Syncing S3 bucket with 4.5 TB and 15 M files crashing OOM listing

What is the problem you are having with rclone?

I am attempting to sync a S3 bucket with 4.5 TB and 15 M files to Backblaze B2 cloud. Rclone is crashing with OOM while trying to list the files. I am running this on a dedicated AWS EC2 instance t3.large. I can scale the instance size, but wondering if perhaps I should be looking at tweaking some rclone performance flags.

What is your rclone version (output from rclone version)

rclone v1.56.0
- os/version: ubuntu 18.04 (64 bit)
- os/kernel: 5.4.0-1054-aws (x86_64)
- os/type: linux
- os/arch: amd64
- go/version: go1.16.5
- go/linking: static
- go/tags: none

Which OS you are using and how many bits (eg Windows 7, 64 bit)

ubuntu 18.04 (64 bit)

Which cloud storage system are you using? (eg Google Drive)

Sync from AWS S3 to Backblaze B2 cloud.

The command you were trying to run (eg rclone copy /tmp remote:tmp)

rclone sync --fast-list --progress --transfers 32 s3:acme-bucket crypt:

Missing rclone.conf
No log file.

Sorry @Animosity022, below is rclone.conf:

type = b2
account = <not-shown-here>
key = <not-shown-here>
hard_delete = true

type = s3
provider = AWS
env_auth = true
region = us-east-2
location_constraint = us-east-2
acl = private
server_side_encryption = AES256
storage_class = STANDARD

type = crypt
remote = b2:<not-shown-here>
filename_encryption = off
directory_name_encryption = false
password = <not-shown-here>
password2 = <not-shown-here>

I am going to try without --fast-list. Just read the documentation on it and important parts:

  • It will use fewer transactions (important if you pay for them)
  • It will use more memory. Rclone has to load the whole listing into memory.
  • It may be faster because it uses fewer transactions
  • It may be slower because it can't be parallelized

If you pay for transactions and can fit your entire sync listing into memory then --fast-list is recommended. If you have a very big sync to do then don't use --fast-list otherwise you will run out of memory.

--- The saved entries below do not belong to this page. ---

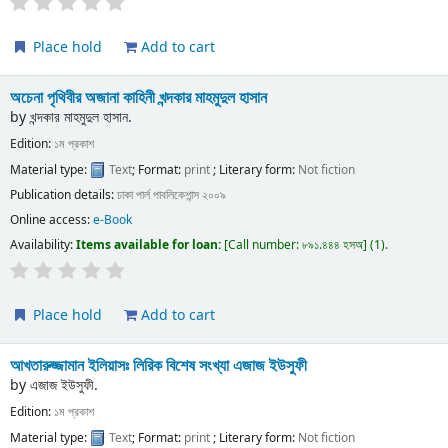
Place hold
Add to cart
অচেনা পৃথিবীর অজানা কাহিনী
খন্দকার মাহমুদুল হাসান
by
খন্দকার মাহমুদুল হাসান.
Edition:
১ম প্রকাশ
Material type:
Text
; Format:
print
; Literary form:
Not fiction
Publication details:
ঢাকা
পার্ল পাবলিকেশান্স
২০০৯
Online access:
e-Book
Availability:
Items available for loan:
Call number:
৮৯১.৪৪৪ হসঅ
(1).
Place hold
Add to cart
আখতারুজ্জামান ইলিয়াসঃ লিরিক বিশেষ সংখ্যা
এজাজ ইউসুফী
by
এজাজ ইউসুফী.
Edition:
১ম প্রকাশ
Material type:
Text
; Format:
print
; Literary form:
Not fiction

Also, using the flag --use-mmap seems like a good candidate for me to enable returning memory back to the OS instead of using the internal Go memory allocator.

Removing this will help, unless you have millions of objects in a single directory.

@ncw are they any flags I should be looking up to speed up the second sync run after the huge first initial sync completed? Trying to enable --fast-list still crashes after around 15 minutes using 8+ GB of memory so I removed --fast-list.

I already have --checkers=64 but still seeing the checking taking a very long time.

rclone sync --use-mmap --buffer-size=16M --checkers=64 --progress --transfers 64 s3:acme-bucket crypt:

If you were syncing disk -> cloud you could do a "top up sync" with rclone copy --max-age However this won't work very well cloud -> cloud as it will still have to read all the listings at both ends.

You could do a manual process where you use rclone to list the source and destinations to a file with rclone lsf, then sort the files and use a tool like comm to weed out identical entries. You can then use that info to figure out what needs to be transferred / deleted.

That isn't a particularly easy process though - it would be nice if rclone had an "low memory" sync option where it did exactly that - wrote the files to disk, sorted them and compared them.

This topic was automatically closed 60 days after the last reply. New replies are no longer allowed.